2019年11月10日

原節子賛歌

  「原節子の真実 石井妙子」(新潮文庫)を読んだ。

  孫に読ませたい子ども向けの本を買いに若葉台のコーチャンフォーに行った。何気なく文庫本の書棚に目を走らせていたときに、何故かこの本に目が止まった。

<原節子の真実 石井妙子著 新潮文庫>
191111i-phone画像 009.JPG

  今までに、僕は小津安二郎の「東京物語」と「晩春」以外の原節子は知らないし、そのときの印象は古い映画(「東京物語」は昭和28年(1953年)、「晩春」は昭和24年(1949年))にもかかわらず、他の日本の女優とは一線を画する、理知的な雰囲気が印象に残っている。

  特に、「東京物語」では他の出演者と比べてさして出番が多い訳ではないが、最も印象に残っているシーンが、実の子どもたちが尾道から会いにきた笠智衆、東山千栄子が演じる老夫婦を忙しさにかまけて、ないがしろにするにもかかわらず、ただ一人心から歓待したのは、戦死した次男の嫁であり、血の繋がらない原節子演じる紀子であった。舅は紀子に「いい人がいたら再婚したほうがいい」と勧め、紀子がそれを聞いて泣き崩れるシーンである。

  それともうひとつ、紀子の将来を案じる笠智衆の舅に対して紀子が、「私、ずるいんです」と告白するシーンである。亡き夫のことを、しばしば忘れている、そして自分に何かが起こらないかと期待している自分がいる、と告白するのである。

  このシーンは、いま思い出しても笠智衆と原節子の取り合わせでなくてはならないと思わせる。他の俳優では成立しないシーンである。

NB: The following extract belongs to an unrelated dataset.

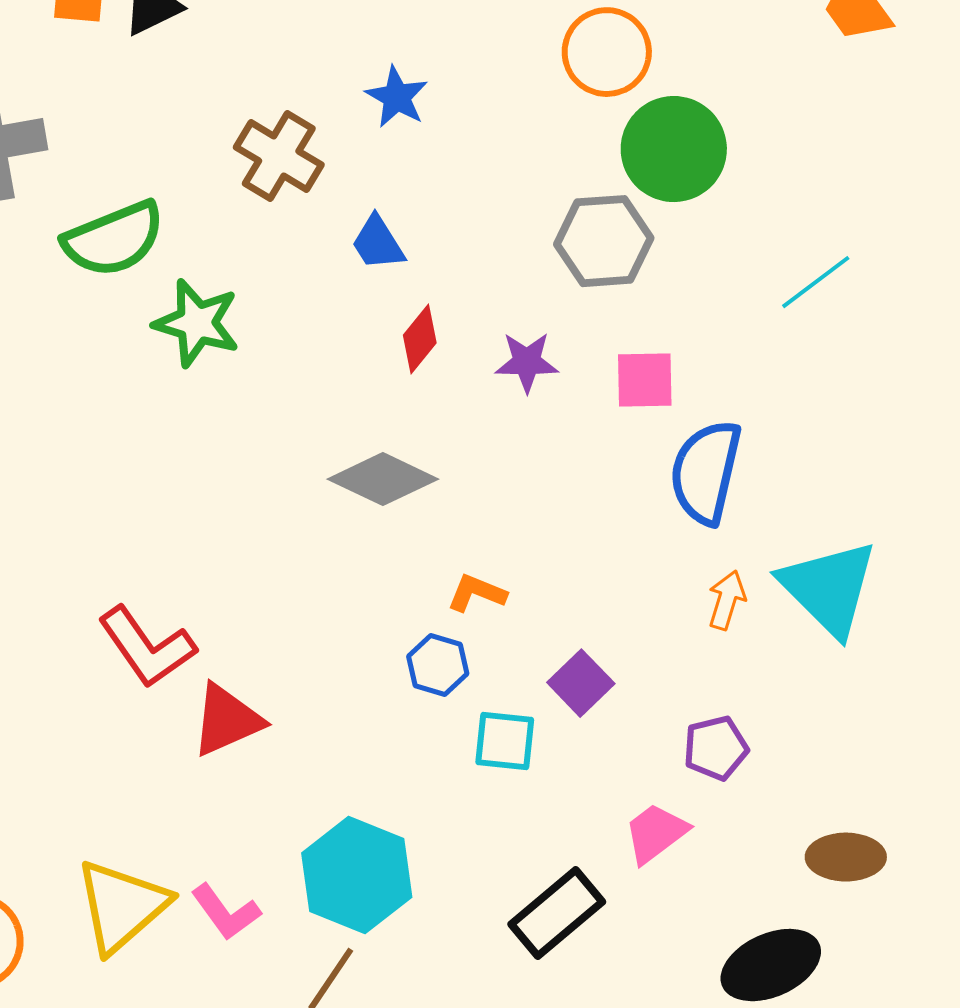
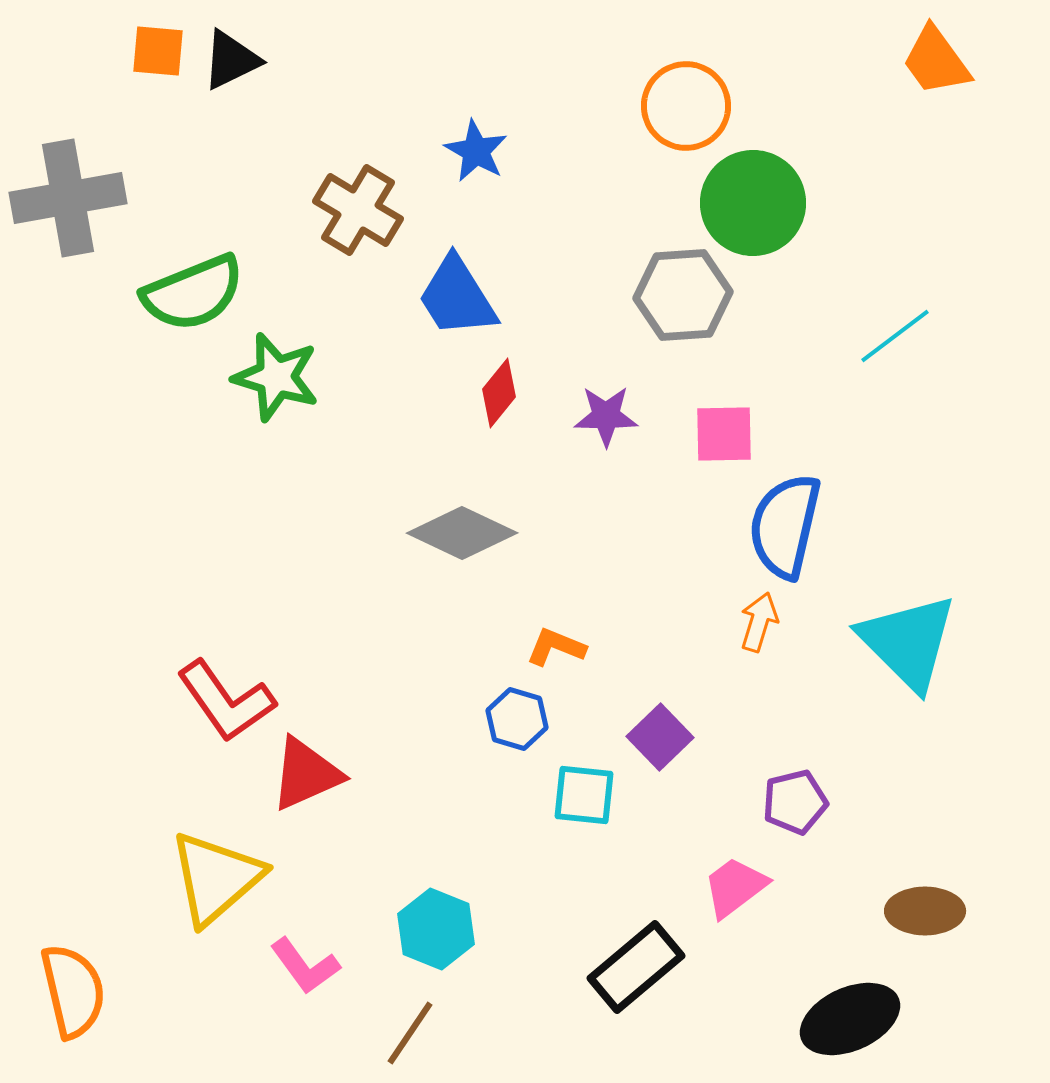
blue trapezoid: (378, 243) -> (457, 297), size x1.5
orange arrow: (727, 600) -> (759, 622), moved
cyan hexagon: (357, 875) -> (436, 929), size x0.7
yellow triangle: (122, 906) -> (216, 878), moved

  平成27年11月26日、原節子死去のニュースを新聞で読んだ。産経新聞によると、25日に死去が判明した鎌倉市内の自宅前には、前夜に続き26日も報道陣が集まったが、時折、リスも見かけるような閑静な住宅街で、50年以上前に女優引退後は表舞台から姿を消したのと同様に、自宅前はひっそりとしたまま、と報じた。

  同日、海外の主要メデイアも大きく取り上げ、伝説の大女優を悼んだ。そのなかでも、ドイツ紙ウエルト電子版が「節子は日本人に対しては西洋的な美を、西洋人には理想の日本人女性を体現した」とたたえたことが、僕には特に印象に残った。

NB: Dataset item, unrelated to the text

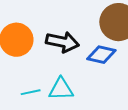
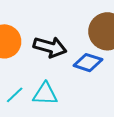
cyan line: (31, 92) -> (15, 95), turned -36

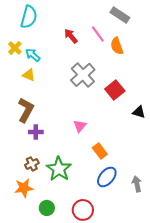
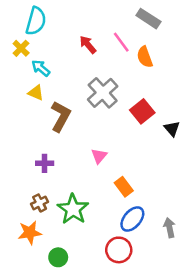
yellow cross: (15, 48) -> (21, 48), moved
brown L-shape: (26, 110) -> (61, 116), moved
black triangle: (139, 112) -> (172, 129), moved, turned 32
red circle: (83, 210) -> (119, 250), moved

  同じ敷地内の別棟に住む甥(75歳)によると、8月に暑さのため体調を崩して入院、診断は肺炎だった。その後、9月5日に親族5人に看取られて息を引き取った。本人の意向で公表していなかった、とのこと。

  甥によると、10年以上前に入院したことはあったが、その後は元気で料理や洗濯も自分でし、元気で暮らしていた。本や新聞をよく読み、頭はしっかりしていたという。近所付き合いはなく、時折、親族が訪ねてくる程度で、映画館などにも一度も出かけたことはなかった。テレビで放送される映画などはたまに見ていたという。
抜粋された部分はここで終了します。